Nombre y apellidos: Rafael Arroyo Martínez Lugar de nacimiento: Vélez-Málaga Año de nacimiento: 1989 Estudió cocina: En Castillo del Marqués (Málaga) Restaurante actual: El Claustro Hotel Palacio de Santa Paula Trayectoria: Café de París (Málaga) y El Claustro Un aperitivo: Pan con aceite Plato preferido: Gazpacho andaluz Una especia: Comino Una técnica: Fritura Una hortaliza: Cebolla Un aroma: Pan tostado Un plato de infancia: Cocido de mi abuela Una entrada: Porra Un pescado: Espeto de sardinas Una carne: Costilla de vaca Un postre: Gachas granadinas Un queso: Al Alba Para beber: Agua Un camarero al que admire: Marco Cantini Un truco de cocina: Pelar ajos metidos en un vaso cerrado Una afición: Fútbol

–Además de ser jefe de cocina y miembro de la asociación con más cocineros de Granada, compite desde hace años con la Selección Española de Cocina ¿Cómo comenzó? Y, ¿cuáles son sus metas?

–Fue la propia Selección Española de Cocina la que se fijó en mí tras ganar varios concursos nacionales, empecé a competir en las categorías junior. Ahora compito en el equipo senior y pronto estaremos en la Copa del Mundo. Ya hemos ganado un Europeo y nuestra meta es ganar un mundial.

–¿Una receta que nunca pasa de moda?

–Huevos fritos con ajos y patatas.

–¿Qué materias primas son imprescindibles en su despensa?

–Ajo, hierbas aromáticas y especias.

–¿Qué le ha motivado a recuperar platos típicos de Granada?

–Una de las cosas que más me gusta es viajar y comer, probar las cosas típicas de cada lugar. Cuando llegué a Granada y pregunté por platos típicos sólo sabían decirme cuatro, entonces supimos que estaba todo por hacer. La verdad es que llevamos años trabajando e investigando y cuanto más ahondamos, más descubrimos.

–¿Por qué cree que aún no hay estrella en Granada?

–Porque falta creernos que nos la merecemos y ser conscientes de que la tapa grande y de baja calidad nos hace mucho daño. Cuando dejemos de vender que en Granada con dos cervezas cenas, empezarán a llenarse los restaurantes. El problema es que vendemos ese modelo de gastronomía fuera y el turista lo reclama.

–¿Qué opina sobre el panorama gastronómico de la provincia?
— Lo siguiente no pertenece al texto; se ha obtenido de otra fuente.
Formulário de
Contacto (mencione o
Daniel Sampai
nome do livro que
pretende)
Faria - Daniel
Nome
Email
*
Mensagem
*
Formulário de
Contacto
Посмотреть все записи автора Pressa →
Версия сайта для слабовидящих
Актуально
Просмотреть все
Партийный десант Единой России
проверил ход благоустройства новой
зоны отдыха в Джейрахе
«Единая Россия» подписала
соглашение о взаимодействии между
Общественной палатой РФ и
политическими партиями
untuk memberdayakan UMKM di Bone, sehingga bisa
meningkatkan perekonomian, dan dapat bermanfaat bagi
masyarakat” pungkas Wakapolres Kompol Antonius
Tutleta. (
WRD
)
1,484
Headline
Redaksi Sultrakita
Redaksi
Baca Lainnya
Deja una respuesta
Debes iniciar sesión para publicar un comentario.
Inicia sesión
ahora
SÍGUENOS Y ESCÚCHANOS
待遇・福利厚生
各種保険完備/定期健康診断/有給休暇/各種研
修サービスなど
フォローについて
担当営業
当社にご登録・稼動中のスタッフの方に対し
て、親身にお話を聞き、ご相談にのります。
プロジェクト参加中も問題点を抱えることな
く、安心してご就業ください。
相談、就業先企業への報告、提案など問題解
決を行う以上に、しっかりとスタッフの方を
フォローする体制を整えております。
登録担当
–Hay diversidad, bares de producto como el FM de Paco y Rosa, restaurantes que nunca fallan como Ruta del Veleta de la familia Pedraza, más atrevidos como Arriaga de Álvaro y la Fábula de Ismael, los que fusionan como La Causa de Esaú, jóvenes promesas como La Milagrosa de Nicolás Chica o Cala de Samuel Hernández, etc. Me he hartado de escuchar que en Granada no hay nivel y es cierto, pero no de cocina, sino de crítica gastronómica. Granada es una plaza muy complicada para torear y si hay gente que en vez de ayudar lo que intenta es molestar, mucho peor.

–¿Y el de Andalucía?

–Andalucía vive su mejor momento, y podemos mirar a los ojos a Cataluña, Madrid y País Vasco… Ahora nos toca poner en valor lo que hacemos y luchar por dignificar la profesión de los hosteleros.
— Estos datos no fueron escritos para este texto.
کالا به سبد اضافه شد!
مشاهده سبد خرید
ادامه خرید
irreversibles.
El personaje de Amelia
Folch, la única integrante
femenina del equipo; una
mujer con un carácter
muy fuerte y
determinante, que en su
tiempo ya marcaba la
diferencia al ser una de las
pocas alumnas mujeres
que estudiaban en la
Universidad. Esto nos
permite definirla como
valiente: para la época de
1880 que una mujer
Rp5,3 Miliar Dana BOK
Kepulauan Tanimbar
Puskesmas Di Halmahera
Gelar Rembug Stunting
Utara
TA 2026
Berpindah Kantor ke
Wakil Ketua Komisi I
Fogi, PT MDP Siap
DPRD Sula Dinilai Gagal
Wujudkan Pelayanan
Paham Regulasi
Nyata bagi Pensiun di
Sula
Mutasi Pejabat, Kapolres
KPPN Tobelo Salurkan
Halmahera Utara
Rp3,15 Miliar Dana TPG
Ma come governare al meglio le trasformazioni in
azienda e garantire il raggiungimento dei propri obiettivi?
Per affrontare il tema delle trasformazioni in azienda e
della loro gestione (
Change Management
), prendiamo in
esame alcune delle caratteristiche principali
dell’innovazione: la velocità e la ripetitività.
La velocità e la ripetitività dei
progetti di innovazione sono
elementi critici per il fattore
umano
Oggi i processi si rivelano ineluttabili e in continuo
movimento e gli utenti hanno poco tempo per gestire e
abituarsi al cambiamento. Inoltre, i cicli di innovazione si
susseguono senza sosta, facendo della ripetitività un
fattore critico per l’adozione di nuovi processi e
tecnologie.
–¿Cómo ve el futuro de la profesión?

–Espero poder ver una profesión de calidad, que no haya precariedad laboral, que no haya turnos de 14 horas por norma. Plantillas de trabajadores coherentes, no toda la culpa la tiene el empresario, los que legislan tienen que poner mucho de su parte y hacerle la vida más fácil. Fijarnos en el modelo de países como Francia, Suiza, Alemania, Inglaterra y sobre todo países nórdicos.

–¿Qué busca la cocina actual?

–La cocina actual busca sorprender al comensal, que se lleve un gran recuerdo de la experiencia vivida. Traer y conocer nuevos productos sin olvidar los de toda la vida. El cliente busca exactamente lo mismo, cosas nuevas, viajar sentado en una mesa pero también recuerdos y sabores de su infancia.

–¿Qué cambiaría en su profesión?

–Por motivos del día a día nos volvemos personas solitarias y arrogantes, al final todo el estrés acumulado lo pagamos con las personas equivocadas.